Energy research firm Wood Mackenzie forecasts a robust growth in global oil demand, projecting an increase of 1.9 million barrels per day (bpd) for the current year. This estimate closely mirrors the projections put forth by the Organisation of the Petroleum Exporting Countries (OPEC) for 2024.
Alan Gelder, Vice President of Oils Research at Wood Mackenzie, shared this prediction during a briefing at the Energy Institute conference in London. He emphasized that the primary drivers for this surge would predominantly stem from escalating demand in China and India, aligning with consensus views from other analysts.
Forecasts on oil demand growth in 2024 vary significantly, reflecting divergent opinions on the pace of the global transition away from fossil fuels. OPEC maintains an optimistic outlook, anticipating a continued rise in oil consumption over the next two decades.

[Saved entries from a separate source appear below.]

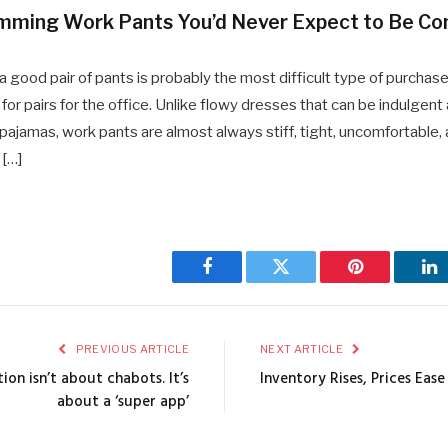
imming Work Pants You’d Never Expect to Be Co
g a good pair of pants is probably the most difficult type of purchase
for pairs for the office. Unlike flowy dresses that can be indulgent
 pajamas, work pants are almost always stiff, tight, uncomfortable, 
 […]
Facebook
Twitter
Pinterest
Li
PREVIOUS ARTICLE
NEXT ARTICLE
ion isn’t about chabots. It’s
Inventory Rises, Prices Eas
about a ‘super app’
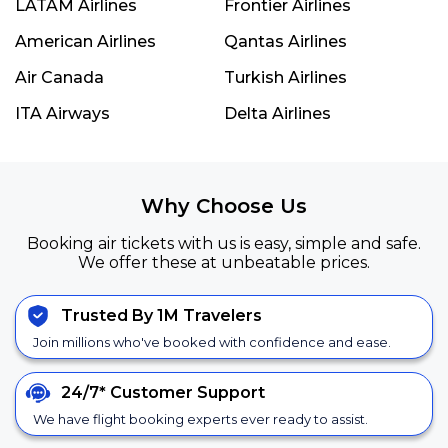
LATAM Airlines
Frontier Airlines
American Airlines
Qantas Airlines
Air Canada
Turkish Airlines
ITA Airways
Delta Airlines
Why Choose Us
Booking air tickets with us is easy, simple and safe.
We offer these at unbeatable prices.
Trusted By 1M Travelers
Join millions who've booked with confidence and ease.
24/7*
Customer Support
We have flight booking experts ever ready to assist.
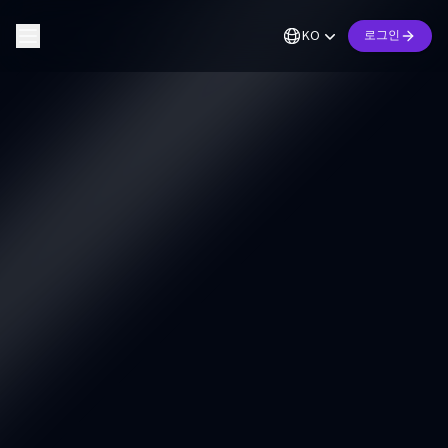
KO
로그인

In contrast, the International Energy Agency (IEA), representing industrialized nations, anticipates a peak in oil demand by 2030.
OPEC projects a robust demand growth of 2.25 million bpd in 2024, while the IEA envisions a more conservative expansion of 1.22 million bpd. A comprehensive Reuters survey indicates that most analysts anticipate global oil demand to grow within the range of 1 million to 1.5 million bpd in 2024.
Wood Mackenzie’s outlook for demand growth in 2025 is slightly more conservative, pegging it at 1.4 million bpd. OPEC, on the other hand, anticipates a growth of 1.85 million bpd in 2025, with the IEA set to reveal its 2025 projections in April.
Since late 2022, OPEC+ has implemented output cuts to stabilize the market amidst increasing production from non-member states, notably the United States. In November, OPEC+ agreed to voluntary output cuts of approximately 2.2 million bpd for the first quarter of this year. Recent reports suggest that OPEC+ is contemplating extending these cuts into the second quarter, possibly maintaining them until the end of the year.
Despite the November decision, Wood Mackenzie’s Gelder anticipates that member states may need to boost production volumes to balance the market in 2024. He assumes that the cuts will persist through the second quarter.
While geopolitical tensions, including attacks on Red Sea shipping by the Iran-aligned Houthi group, have provided support to oil prices, concerns about economic growth and high interest rates in Western economies have exerted downward pressure. As of the latest data, Brent crude is trading above $83 a barrel.